───── Information shown ─────

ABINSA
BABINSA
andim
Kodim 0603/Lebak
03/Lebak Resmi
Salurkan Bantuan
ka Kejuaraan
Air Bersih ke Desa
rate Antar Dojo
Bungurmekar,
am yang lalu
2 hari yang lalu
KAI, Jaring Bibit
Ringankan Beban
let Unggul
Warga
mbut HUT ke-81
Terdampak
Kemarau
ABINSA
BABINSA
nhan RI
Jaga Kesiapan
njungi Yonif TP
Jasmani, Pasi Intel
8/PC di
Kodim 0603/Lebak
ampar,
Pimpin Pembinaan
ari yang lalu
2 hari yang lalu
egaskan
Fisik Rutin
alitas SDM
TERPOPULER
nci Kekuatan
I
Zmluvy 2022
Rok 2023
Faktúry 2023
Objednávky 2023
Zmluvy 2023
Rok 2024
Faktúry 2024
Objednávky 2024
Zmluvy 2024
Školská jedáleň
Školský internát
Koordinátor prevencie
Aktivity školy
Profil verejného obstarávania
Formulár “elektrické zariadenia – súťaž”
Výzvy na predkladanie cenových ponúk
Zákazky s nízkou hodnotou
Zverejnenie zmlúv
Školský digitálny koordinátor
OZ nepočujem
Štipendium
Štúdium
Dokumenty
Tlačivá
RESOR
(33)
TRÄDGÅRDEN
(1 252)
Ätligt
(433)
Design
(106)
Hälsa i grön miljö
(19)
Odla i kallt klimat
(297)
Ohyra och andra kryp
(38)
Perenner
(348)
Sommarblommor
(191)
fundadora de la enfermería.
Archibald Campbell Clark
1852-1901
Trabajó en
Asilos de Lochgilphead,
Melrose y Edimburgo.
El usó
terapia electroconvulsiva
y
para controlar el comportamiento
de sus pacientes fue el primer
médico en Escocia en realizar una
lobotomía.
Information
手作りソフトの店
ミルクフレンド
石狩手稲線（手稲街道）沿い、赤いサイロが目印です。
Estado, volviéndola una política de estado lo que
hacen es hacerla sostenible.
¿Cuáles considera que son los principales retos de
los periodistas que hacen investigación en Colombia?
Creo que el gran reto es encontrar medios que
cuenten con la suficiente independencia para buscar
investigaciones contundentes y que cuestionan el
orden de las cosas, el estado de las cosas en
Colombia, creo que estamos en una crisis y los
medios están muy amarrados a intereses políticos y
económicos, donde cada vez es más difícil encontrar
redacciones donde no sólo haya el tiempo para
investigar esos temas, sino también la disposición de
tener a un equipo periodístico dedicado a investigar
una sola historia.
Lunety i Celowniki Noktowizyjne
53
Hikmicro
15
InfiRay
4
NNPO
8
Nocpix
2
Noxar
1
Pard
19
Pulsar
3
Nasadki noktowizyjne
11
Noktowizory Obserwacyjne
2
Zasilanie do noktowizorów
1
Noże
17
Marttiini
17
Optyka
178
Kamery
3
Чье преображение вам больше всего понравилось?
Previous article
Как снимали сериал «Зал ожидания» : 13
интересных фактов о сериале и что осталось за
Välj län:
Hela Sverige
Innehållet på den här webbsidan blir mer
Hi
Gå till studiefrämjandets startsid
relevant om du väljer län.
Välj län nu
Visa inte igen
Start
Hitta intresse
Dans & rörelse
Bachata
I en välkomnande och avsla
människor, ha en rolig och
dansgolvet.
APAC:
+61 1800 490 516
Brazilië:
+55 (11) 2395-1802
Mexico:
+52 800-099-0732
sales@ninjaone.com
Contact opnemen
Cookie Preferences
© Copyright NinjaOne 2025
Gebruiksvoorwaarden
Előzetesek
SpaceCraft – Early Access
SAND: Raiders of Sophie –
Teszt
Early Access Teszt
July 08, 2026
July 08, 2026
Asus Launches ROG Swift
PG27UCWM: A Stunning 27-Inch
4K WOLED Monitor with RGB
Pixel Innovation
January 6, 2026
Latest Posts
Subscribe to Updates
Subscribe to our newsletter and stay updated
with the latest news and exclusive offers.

─────

-- What you are asked to do --
How many lines of the listing above include the word "Zmluvy"? Reply with the number alone.

-- Answer to the exercise --
3